Instructions for the task → All of the records below need to be copied exactly.

Document layout analysis data →
================================

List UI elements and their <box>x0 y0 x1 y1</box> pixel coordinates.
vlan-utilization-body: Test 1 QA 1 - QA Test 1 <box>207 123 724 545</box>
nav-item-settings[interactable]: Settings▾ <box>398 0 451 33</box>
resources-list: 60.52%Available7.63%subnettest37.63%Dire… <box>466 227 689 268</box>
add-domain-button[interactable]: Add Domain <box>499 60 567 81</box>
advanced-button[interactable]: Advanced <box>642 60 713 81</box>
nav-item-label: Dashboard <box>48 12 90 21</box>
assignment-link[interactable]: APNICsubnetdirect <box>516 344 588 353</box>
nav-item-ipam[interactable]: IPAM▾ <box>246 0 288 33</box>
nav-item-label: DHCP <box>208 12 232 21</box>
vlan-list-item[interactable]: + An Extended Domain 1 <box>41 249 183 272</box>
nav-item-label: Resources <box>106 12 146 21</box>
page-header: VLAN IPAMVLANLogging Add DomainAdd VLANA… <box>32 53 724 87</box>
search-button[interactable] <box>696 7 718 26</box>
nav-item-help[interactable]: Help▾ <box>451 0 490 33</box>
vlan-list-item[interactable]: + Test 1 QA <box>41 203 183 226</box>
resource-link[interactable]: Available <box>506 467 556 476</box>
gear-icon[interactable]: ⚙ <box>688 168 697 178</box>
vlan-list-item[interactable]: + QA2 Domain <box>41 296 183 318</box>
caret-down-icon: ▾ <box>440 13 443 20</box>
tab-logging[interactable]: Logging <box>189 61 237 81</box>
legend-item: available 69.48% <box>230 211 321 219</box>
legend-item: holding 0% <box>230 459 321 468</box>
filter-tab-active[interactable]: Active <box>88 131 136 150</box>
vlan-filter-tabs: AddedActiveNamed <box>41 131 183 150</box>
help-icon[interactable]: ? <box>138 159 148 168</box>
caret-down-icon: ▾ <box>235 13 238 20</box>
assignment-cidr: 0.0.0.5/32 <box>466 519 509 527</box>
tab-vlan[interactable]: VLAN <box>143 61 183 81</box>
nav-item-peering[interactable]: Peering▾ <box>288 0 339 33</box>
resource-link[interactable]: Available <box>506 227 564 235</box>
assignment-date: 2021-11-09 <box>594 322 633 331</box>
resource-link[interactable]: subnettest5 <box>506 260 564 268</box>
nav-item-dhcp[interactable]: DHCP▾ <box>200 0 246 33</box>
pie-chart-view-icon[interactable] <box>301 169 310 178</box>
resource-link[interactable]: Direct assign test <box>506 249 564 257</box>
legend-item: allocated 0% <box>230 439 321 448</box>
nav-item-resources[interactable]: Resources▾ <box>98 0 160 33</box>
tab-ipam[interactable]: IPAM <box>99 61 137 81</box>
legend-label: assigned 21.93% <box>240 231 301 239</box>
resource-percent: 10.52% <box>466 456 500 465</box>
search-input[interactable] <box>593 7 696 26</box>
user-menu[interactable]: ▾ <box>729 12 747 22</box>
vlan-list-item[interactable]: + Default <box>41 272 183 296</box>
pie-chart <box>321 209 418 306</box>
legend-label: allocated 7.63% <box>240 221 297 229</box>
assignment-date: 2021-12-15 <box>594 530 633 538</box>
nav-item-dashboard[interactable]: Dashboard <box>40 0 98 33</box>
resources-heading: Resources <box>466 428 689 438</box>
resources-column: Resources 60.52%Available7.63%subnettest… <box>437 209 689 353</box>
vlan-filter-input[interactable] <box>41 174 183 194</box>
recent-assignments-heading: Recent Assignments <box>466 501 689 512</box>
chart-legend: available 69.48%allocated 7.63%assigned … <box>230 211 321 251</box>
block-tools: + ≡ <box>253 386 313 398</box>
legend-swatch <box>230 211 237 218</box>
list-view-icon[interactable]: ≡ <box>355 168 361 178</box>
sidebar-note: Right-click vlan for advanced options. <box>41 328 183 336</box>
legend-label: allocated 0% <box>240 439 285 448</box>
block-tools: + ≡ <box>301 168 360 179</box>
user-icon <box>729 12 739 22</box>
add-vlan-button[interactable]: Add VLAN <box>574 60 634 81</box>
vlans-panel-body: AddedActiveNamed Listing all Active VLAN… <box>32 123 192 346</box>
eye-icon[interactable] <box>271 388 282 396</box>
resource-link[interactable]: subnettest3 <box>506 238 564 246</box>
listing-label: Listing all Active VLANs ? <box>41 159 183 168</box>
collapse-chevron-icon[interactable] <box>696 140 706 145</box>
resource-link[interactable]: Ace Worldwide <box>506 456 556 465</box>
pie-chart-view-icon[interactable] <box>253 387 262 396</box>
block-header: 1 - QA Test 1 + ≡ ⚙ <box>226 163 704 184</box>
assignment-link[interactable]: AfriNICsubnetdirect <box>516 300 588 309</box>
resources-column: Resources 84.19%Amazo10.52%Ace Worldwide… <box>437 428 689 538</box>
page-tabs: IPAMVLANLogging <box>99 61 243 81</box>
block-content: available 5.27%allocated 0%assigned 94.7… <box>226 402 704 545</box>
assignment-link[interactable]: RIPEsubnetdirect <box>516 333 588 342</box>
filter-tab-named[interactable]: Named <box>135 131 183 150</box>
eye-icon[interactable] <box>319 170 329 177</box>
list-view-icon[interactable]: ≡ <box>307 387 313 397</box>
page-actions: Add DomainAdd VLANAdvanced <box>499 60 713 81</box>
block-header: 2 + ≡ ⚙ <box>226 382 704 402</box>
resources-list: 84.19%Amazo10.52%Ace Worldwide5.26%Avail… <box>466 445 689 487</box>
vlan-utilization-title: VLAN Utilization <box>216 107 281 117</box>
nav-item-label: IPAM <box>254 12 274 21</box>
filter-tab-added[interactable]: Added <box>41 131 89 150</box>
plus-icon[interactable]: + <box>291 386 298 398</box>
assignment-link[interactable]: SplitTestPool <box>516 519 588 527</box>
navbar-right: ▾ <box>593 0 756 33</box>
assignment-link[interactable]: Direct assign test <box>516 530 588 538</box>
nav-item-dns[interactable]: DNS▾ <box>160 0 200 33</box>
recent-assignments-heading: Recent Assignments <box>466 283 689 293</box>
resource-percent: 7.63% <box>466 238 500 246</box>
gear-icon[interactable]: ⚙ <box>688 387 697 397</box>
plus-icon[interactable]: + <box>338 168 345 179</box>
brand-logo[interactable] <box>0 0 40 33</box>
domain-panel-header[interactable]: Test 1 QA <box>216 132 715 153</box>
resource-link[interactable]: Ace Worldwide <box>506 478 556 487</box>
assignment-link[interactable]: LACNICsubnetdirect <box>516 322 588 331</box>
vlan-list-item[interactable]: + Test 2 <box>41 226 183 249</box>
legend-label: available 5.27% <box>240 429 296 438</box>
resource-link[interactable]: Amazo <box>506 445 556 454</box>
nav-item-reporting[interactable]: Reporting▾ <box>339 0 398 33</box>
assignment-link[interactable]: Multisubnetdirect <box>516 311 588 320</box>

================================

Completed task →
List UI elements and their <box>x0 y0 x1 y1</box> pixel coordinates.
vlan-utilization-body: Test 1 QA 1 - QA Test 1 <box>207 123 724 545</box>
nav-item-settings[interactable]: Settings▾ <box>398 0 451 33</box>
resources-list: 60.52%Available7.63%subnettest37.63%Dire… <box>466 227 689 268</box>
add-domain-button[interactable]: Add Domain <box>499 60 567 81</box>
advanced-button[interactable]: Advanced <box>642 60 713 81</box>
nav-item-label: Dashboard <box>48 12 90 21</box>
assignment-link[interactable]: APNICsubnetdirect <box>516 344 588 353</box>
nav-item-ipam[interactable]: IPAM▾ <box>246 0 288 33</box>
nav-item-label: DHCP <box>208 12 232 21</box>
vlan-list-item[interactable]: + An Extended Domain 1 <box>41 249 183 272</box>
nav-item-label: Resources <box>106 12 146 21</box>
page-header: VLAN IPAMVLANLogging Add DomainAdd VLANA… <box>32 53 724 87</box>
search-button[interactable] <box>696 7 718 26</box>
nav-item-help[interactable]: Help▾ <box>451 0 490 33</box>
vlan-list-item[interactable]: + Test 1 QA <box>41 203 183 226</box>
resource-link[interactable]: Available <box>506 467 556 476</box>
gear-icon[interactable]: ⚙ <box>688 168 697 178</box>
vlan-list-item[interactable]: + QA2 Domain <box>41 296 183 318</box>
caret-down-icon: ▾ <box>440 13 443 20</box>
tab-logging[interactable]: Logging <box>189 61 237 81</box>
legend-item: available 69.48% <box>230 211 321 219</box>
legend-item: holding 0% <box>230 459 321 468</box>
filter-tab-active[interactable]: Active <box>88 131 136 150</box>
vlan-filter-tabs: AddedActiveNamed <box>41 131 183 150</box>
help-icon[interactable]: ? <box>138 159 148 168</box>
caret-down-icon: ▾ <box>235 13 238 20</box>
assignment-cidr: 0.0.0.5/32 <box>466 519 509 527</box>
tab-vlan[interactable]: VLAN <box>143 61 183 81</box>
nav-item-peering[interactable]: Peering▾ <box>288 0 339 33</box>
resource-link[interactable]: Available <box>506 227 564 235</box>
assignment-date: 2021-11-09 <box>594 322 633 331</box>
resource-link[interactable]: subnettest5 <box>506 260 564 268</box>
nav-item-dhcp[interactable]: DHCP▾ <box>200 0 246 33</box>
pie-chart-view-icon[interactable] <box>301 169 310 178</box>
resource-link[interactable]: Direct assign test <box>506 249 564 257</box>
legend-item: allocated 0% <box>230 439 321 448</box>
nav-item-resources[interactable]: Resources▾ <box>98 0 160 33</box>
tab-ipam[interactable]: IPAM <box>99 61 137 81</box>
legend-label: assigned 21.93% <box>240 231 301 239</box>
resource-percent: 10.52% <box>466 456 500 465</box>
search-input[interactable] <box>593 7 696 26</box>
user-menu[interactable]: ▾ <box>729 12 747 22</box>
vlan-list-item[interactable]: + Default <box>41 272 183 296</box>
pie-chart <box>321 209 418 306</box>
legend-label: allocated 7.63% <box>240 221 297 229</box>
assignment-date: 2021-12-15 <box>594 530 633 538</box>
nav-item-dashboard[interactable]: Dashboard <box>40 0 98 33</box>
resources-heading: Resources <box>466 428 689 438</box>
resources-column: Resources 60.52%Available7.63%subnettest… <box>437 209 689 353</box>
vlan-filter-input[interactable] <box>41 174 183 194</box>
recent-assignments-heading: Recent Assignments <box>466 501 689 512</box>
chart-legend: available 69.48%allocated 7.63%assigned … <box>230 211 321 251</box>
block-tools: + ≡ <box>253 386 313 398</box>
legend-swatch <box>230 211 237 218</box>
list-view-icon[interactable]: ≡ <box>355 168 361 178</box>
sidebar-note: Right-click vlan for advanced options. <box>41 328 183 336</box>
legend-label: allocated 0% <box>240 439 285 448</box>
block-tools: + ≡ <box>301 168 360 179</box>
user-icon <box>729 12 739 22</box>
add-vlan-button[interactable]: Add VLAN <box>574 60 634 81</box>
vlans-panel-body: AddedActiveNamed Listing all Active VLAN… <box>32 123 192 346</box>
eye-icon[interactable] <box>271 388 282 396</box>
resource-link[interactable]: subnettest3 <box>506 238 564 246</box>
listing-label: Listing all Active VLANs ? <box>41 159 183 168</box>
collapse-chevron-icon[interactable] <box>696 140 706 145</box>
resource-link[interactable]: Ace Worldwide <box>506 456 556 465</box>
pie-chart-view-icon[interactable] <box>253 387 262 396</box>
block-header: 1 - QA Test 1 + ≡ ⚙ <box>226 163 704 184</box>
assignment-link[interactable]: AfriNICsubnetdirect <box>516 300 588 309</box>
resources-column: Resources 84.19%Amazo10.52%Ace Worldwide… <box>437 428 689 538</box>
page-tabs: IPAMVLANLogging <box>99 61 243 81</box>
block-content: available 5.27%allocated 0%assigned 94.7… <box>226 402 704 545</box>
assignment-link[interactable]: RIPEsubnetdirect <box>516 333 588 342</box>
filter-tab-named[interactable]: Named <box>135 131 183 150</box>
eye-icon[interactable] <box>319 170 329 177</box>
list-view-icon[interactable]: ≡ <box>307 387 313 397</box>
page-actions: Add DomainAdd VLANAdvanced <box>499 60 713 81</box>
block-header: 2 + ≡ ⚙ <box>226 382 704 402</box>
resources-list: 84.19%Amazo10.52%Ace Worldwide5.26%Avail… <box>466 445 689 487</box>
vlan-utilization-title: VLAN Utilization <box>216 107 281 117</box>
nav-item-label: IPAM <box>254 12 274 21</box>
filter-tab-added[interactable]: Added <box>41 131 89 150</box>
plus-icon[interactable]: + <box>291 386 298 398</box>
assignment-link[interactable]: SplitTestPool <box>516 519 588 527</box>
navbar-right: ▾ <box>593 0 756 33</box>
assignment-link[interactable]: Direct assign test <box>516 530 588 538</box>
nav-item-dns[interactable]: DNS▾ <box>160 0 200 33</box>
recent-assignments-heading: Recent Assignments <box>466 283 689 293</box>
resource-percent: 7.63% <box>466 238 500 246</box>
gear-icon[interactable]: ⚙ <box>688 387 697 397</box>
plus-icon[interactable]: + <box>338 168 345 179</box>
brand-logo[interactable] <box>0 0 40 33</box>
domain-panel-header[interactable]: Test 1 QA <box>216 132 715 153</box>
resource-link[interactable]: Ace Worldwide <box>506 478 556 487</box>
assignment-link[interactable]: LACNICsubnetdirect <box>516 322 588 331</box>
vlan-list-item[interactable]: + Test 2 <box>41 226 183 249</box>
legend-label: available 5.27% <box>240 429 296 438</box>
resource-link[interactable]: Amazo <box>506 445 556 454</box>
nav-item-reporting[interactable]: Reporting▾ <box>339 0 398 33</box>
assignment-link[interactable]: Multisubnetdirect <box>516 311 588 320</box>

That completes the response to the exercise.